Last week I took pictures for my friend/ teacher's website. Carmen Fitzgibbon is yogini who teaches at Yoga Works Studios in Los Angeles. I met Carmen about ten years ago when I was practicing yoga on a regular basis at Yoga Works. Before she made the decision to dedicate herself to the teaching and practicing yoga she worked as a stylist, one time working with me on a shoot. Since I am no longer living in central L.A. I am, unfortunately, not taking as many yoga classes. It's of not just my opinion that the best yoga teachers and practitioners are located in Los Angeles. I didn't know that I had been spoiled by the quality of teaching in L.A. until I've looked into classes near where I live.

Yoga is like so many other auxiliary businesses manifested in Los Angeles by the entertainment industry. I would dare to guess that more than 50% of the yoga teachers in Los Angeles were one time aspiring actors. I don't mention that to be critical of them, their life paths, and certainly not yoga. I state this belief to give reason to why the concentration of quality yoga in Los Angeles is so great. Actors are always seeking ways to enhance their physical, emotional, and spiritual selves, and practicing yoga is an encompassing pursuit that improves one's mind, body, and soul. If I'm eating properly, limiting my alcohol consumption, and practicing yoga 3 times a week I am at my best.

Photographing Carmen performing a variety of asanas was an enjoyable and inspiring project. The challenge was to optimally position my camera to make her poses look technically perfect. This was a challenge because as Carmen says, she is an alignment junkie. There are a variety of yoga practices from Hatha to Bikrams, the one that Carmen comes from is Iyengar where posture and position are paramount, and workout and sweating are secondary. Every serious yogi at one time or another practices a form of Iyengar to technically improve their poses and complete their practice.

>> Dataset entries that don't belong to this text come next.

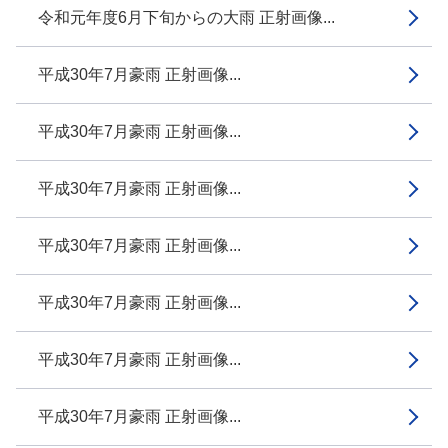
令和元年度6月下旬からの大雨 正射画像...
平成30年7月豪雨 正射画像...
平成30年7月豪雨 正射画像...
平成30年7月豪雨 正射画像...
平成30年7月豪雨 正射画像...
平成30年7月豪雨 正射画像...
平成30年7月豪雨 正射画像...
平成30年7月豪雨 正射画像...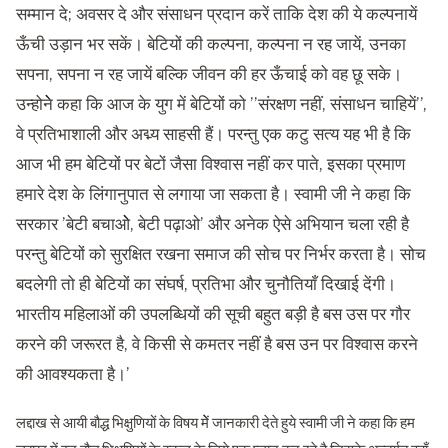
सम्मान दे; अवसर दे और संसाधन प्रदान करें ताकि देश की ये कल्पनायें
ऊँची उड़ान भर सकें। बेटियों की कल्पना, कल्पना न रह जायें, उनका
सपना, सपना न रह जायें बल्कि जीवन की हर ऊँचाई को वह छू सके।
उन्होनेे कहा कि आज के युग में बेटियों को ’’संरक्षण नहीं, संसाधन चाहियें’’,
वे प्रतिभाशाली और अद्म्य साहसी हैं। परन्तु एक कटु सत्य यह भी है कि
आज भी हम बेटियों पर बेटों जैसा विश्वास नहीं कर पाते, इसका प्रमाण
हमारे देश के लिंगानुपात से लगाया जा सकता है। स्वामी जी ने कहा कि
सरकार ’बेटी बचाओे, बेटी पढ़ाओ’ और अनेक ऐसे अभियान चला रही है
परन्तु बेटियों को सुरक्षित रखना समाज की सोच पर निर्भर करता है। सोच
बदलेगी तो ही बेटियों का संघर्ष, प्रतिभा और चुनौतियाँ दिखाई देंगी।
भारतीय महिलाओं की उपलब्धियों की सूची बहुत बड़ी है बस उस पर गौर
करने की जरूरत है, वे किसी से कमतर नहीं है बस उन पर विश्वास करने
की आवश्यकता है।’
लद्दाख से आयी बौद्ध भिक्षुणियों के विषय मेें जानकारी देते हुये स्वामी जी ने कहा कि हम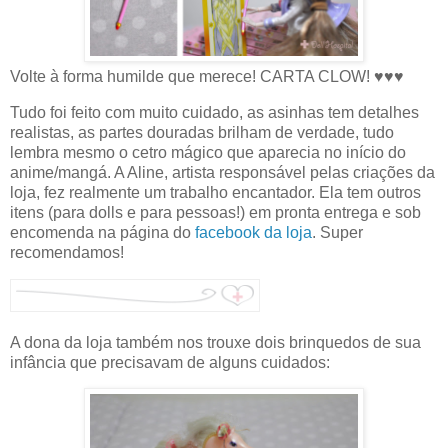
Volte à forma humilde que merece! CARTA CLOW! ♥♥♥
Tudo foi feito com muito cuidado, as asinhas tem detalhes
realistas, as partes douradas brilham de verdade, tudo
lembra mesmo o cetro mágico que aparecia no início do
anime/mangá. A Aline, artista responsável pelas criações da
loja, fez realmente um trabalho encantador. Ela tem outros
itens (para dolls e para pessoas!) em pronta entrega e sob
encomenda na página do
facebook da loja
. Super
recomendamos!
A dona da loja também nos trouxe dois brinquedos de sua
infância que precisavam de alguns cuidados:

Viewing the images with Carmen after the shoot reminded me of my own pursuit of perfection with photography. What appeared to me to be a perfect pose, Carmen would point out that her big toe was not touching the ground, a no no. Overall Carmen was happy with the work, however; the next time she has photographs taken of her poses she wants another Iyengar alignment junkie on set to make sure her poses are text book. In the meantime this out of shape yogi is inspired to get his butt back in class.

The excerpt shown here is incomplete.